EXERCISE MATERIALS Block Start
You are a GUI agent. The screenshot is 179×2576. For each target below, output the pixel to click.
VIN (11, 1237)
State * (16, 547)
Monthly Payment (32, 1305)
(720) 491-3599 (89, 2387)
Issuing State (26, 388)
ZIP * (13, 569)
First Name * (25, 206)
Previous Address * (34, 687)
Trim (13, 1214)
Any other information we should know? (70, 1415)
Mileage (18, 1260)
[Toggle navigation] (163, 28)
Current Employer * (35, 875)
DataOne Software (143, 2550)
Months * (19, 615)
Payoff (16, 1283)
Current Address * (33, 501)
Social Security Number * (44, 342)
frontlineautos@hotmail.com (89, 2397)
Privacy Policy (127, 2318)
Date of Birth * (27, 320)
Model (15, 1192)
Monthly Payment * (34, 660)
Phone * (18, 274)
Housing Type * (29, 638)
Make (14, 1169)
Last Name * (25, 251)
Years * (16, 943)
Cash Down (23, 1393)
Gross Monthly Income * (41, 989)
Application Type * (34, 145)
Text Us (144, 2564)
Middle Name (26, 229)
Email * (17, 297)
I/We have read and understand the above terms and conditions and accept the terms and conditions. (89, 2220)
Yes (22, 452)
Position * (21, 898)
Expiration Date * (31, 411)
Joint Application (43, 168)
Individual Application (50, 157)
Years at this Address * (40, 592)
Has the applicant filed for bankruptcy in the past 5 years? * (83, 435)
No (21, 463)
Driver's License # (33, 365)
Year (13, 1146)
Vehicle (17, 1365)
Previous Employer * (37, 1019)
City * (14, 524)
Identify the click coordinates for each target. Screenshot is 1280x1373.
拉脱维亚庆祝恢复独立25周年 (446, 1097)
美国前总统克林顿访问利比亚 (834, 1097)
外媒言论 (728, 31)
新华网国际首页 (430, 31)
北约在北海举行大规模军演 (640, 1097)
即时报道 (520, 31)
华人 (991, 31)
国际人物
EXERCISE MATERIALS Block End
EXERCISE MATERIALS Block Start
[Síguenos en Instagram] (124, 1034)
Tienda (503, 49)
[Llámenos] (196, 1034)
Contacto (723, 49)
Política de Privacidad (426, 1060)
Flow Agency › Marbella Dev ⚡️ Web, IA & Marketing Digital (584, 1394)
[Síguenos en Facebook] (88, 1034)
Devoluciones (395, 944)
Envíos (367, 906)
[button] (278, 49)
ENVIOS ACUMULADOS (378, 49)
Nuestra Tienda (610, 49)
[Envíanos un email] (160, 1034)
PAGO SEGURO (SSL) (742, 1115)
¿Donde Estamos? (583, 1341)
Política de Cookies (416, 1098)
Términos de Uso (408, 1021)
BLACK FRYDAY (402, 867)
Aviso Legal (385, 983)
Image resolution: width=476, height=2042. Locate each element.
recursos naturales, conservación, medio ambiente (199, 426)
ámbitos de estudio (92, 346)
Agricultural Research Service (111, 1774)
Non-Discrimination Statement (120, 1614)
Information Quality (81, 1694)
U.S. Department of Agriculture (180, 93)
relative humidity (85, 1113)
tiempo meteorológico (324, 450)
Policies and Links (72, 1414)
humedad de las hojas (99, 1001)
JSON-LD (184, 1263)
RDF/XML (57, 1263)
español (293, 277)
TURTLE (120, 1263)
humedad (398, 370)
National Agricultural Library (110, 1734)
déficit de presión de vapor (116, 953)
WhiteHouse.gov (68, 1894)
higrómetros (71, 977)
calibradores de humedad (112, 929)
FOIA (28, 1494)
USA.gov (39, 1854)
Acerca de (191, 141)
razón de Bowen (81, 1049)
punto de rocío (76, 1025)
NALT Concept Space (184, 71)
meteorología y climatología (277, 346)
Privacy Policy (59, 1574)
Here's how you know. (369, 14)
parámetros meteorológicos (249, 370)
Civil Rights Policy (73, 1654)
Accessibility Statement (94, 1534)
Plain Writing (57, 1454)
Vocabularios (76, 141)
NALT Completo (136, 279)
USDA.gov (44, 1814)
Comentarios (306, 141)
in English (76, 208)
EXERCISE MATERIALS Block End
> [WORK INSTRUCTION] Working from the records above, write out verbatim only the lines from the line containing "You are a GUI" through the line containing "Individual Application (50, 157)".

> [SOLUTION TO THIS EXERCISE]
You are a GUI agent. The screenshot is 179×2576. For each target below, output the pixel to click.
VIN (11, 1237)
State * (16, 547)
Monthly Payment (32, 1305)
(720) 491-3599 (89, 2387)
Issuing State (26, 388)
ZIP * (13, 569)
First Name * (25, 206)
Previous Address * (34, 687)
Trim (13, 1214)
Any other information we should know? (70, 1415)
Mileage (18, 1260)
[Toggle navigation] (163, 28)
Current Employer * (35, 875)
DataOne Software (143, 2550)
Months * (19, 615)
Payoff (16, 1283)
Current Address * (33, 501)
Social Security Number * (44, 342)
frontlineautos@hotmail.com (89, 2397)
Privacy Policy (127, 2318)
Date of Birth * (27, 320)
Model (15, 1192)
Monthly Payment * (34, 660)
Phone * (18, 274)
Housing Type * (29, 638)
Make (14, 1169)
Last Name * (25, 251)
Years * (16, 943)
Cash Down (23, 1393)
Gross Monthly Income * (41, 989)
Application Type * (34, 145)
Text Us (144, 2564)
Middle Name (26, 229)
Email * (17, 297)
I/We have read and understand the above terms and conditions and accept the terms and conditions. (89, 2220)
Yes (22, 452)
Position * (21, 898)
Expiration Date * (31, 411)
Joint Application (43, 168)
Individual Application (50, 157)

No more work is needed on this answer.